Frau menggoyangkan kalung salib yang melingkar di lehernya. Ia diam, memberikan waktu sebebas-bebasnya kepada sosok pemuda di belakangnya.

Beberapa satuan waktu telah berlalu ketika Frau merasakan Teito mulai kembali tenang. Getaran lembut di punggung kecil berbalut jubah ungu itulah yang memberinya kesimpulan.

"Hei," Frau memanggil. "Letakkan telapak tanganmu di depan dada."

Teito tidak mengerti. Sisa-sisa air mata masih terlihat di sudut matanya, namun ia melakukan perintah Frau.

Frau menjulurkan lengan panjangnya ke arah tengkuknya. Gemerincing rantai terdengar di antara mereka. Beberapa gerakan singkat dan Frau melemparkan sesuatu dengan perlahan ke arah belakangnya.

Sesuatu itu mendarat sempurna di telapak tangan mungil Teito. Kedua mata Teito membulat ketika mendapati benda di telapak tangannya.

Itu sebuah kalung perak dengan bandul salib yang begitu indah—terbuat dari perak dan berkilau.

Gerakan Frau begitu cepat dan tiba-tiba ketika ia memutar tubuhnya. Dalam sekejap, Frau mengalungkan lengannya sendiri ke tubuh kecil Teito.

Semuanya begitu cepat dan mengejutkan sehingga Teito tidak bisa merespon dengan baik.

"F—Frau…" hanya itu yang mampu diucapkan Teito disela-sela gurat merah yang mewarnai pipinya.

Rambut pirang lembut Frau menggelitik leher dan salah satu sisi wajah Teito. Harum tubuh Frau yang khas menguar kuat bagi Teito saat lengan pemuda itu terkait erat di tubuhnya.

"Aku tidak memintamu untuk membiarkanku menggantikan Mikage di hatimu," Frau bicara.

Nada yang begitu asing bagi Teito. Kehangatan yang begitu ajaib dan membuat Teito berdebar aneh.

Frau membiarkan salah satu tangannya meraih tangan mungil Teito yang menggenggam kalung salibnya. Frau meraih tangan dingin itu, menyelimutinya dalam kehangatan tiba-tiba.

"Permintaanku hanyalah…"

Teito merasa tidak yakin apakah debaran jantung yang didengarnya itu benar-benar miliknya seorang atau tidak.

"Izinkan aku menggantikan Mikage untuk melindungimu.
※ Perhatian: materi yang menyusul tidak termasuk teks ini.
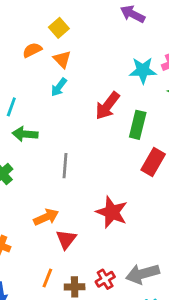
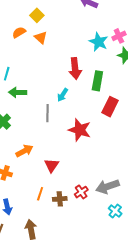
cyan star: (143, 70) -> (99, 42), turned 30
cyan arrow: (59, 87) -> (63, 95), moved
red arrow: (108, 106) -> (75, 69), turned -40
red star: (112, 212) -> (80, 130), moved
orange arrow: (46, 217) -> (24, 151), moved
Mulai saat ini… dan selamanya," Frau mengucapkan kata-kata itu nyaris seperti mengeja sesuatu—memastikan Teito mendengar dan mengerti dengan sempurna. "Nyawamu, yang diselamatkan Mikage dengan nyawanya, biarkan aku yang menjaganya…"

Hening.

Angin berhembus, mengibarkan helai-helai coklat dan pirang yang berdekatan. Frau masih memeluk tubuh kecil Teito dari belakang dengan lengan panjangnya yang kuat.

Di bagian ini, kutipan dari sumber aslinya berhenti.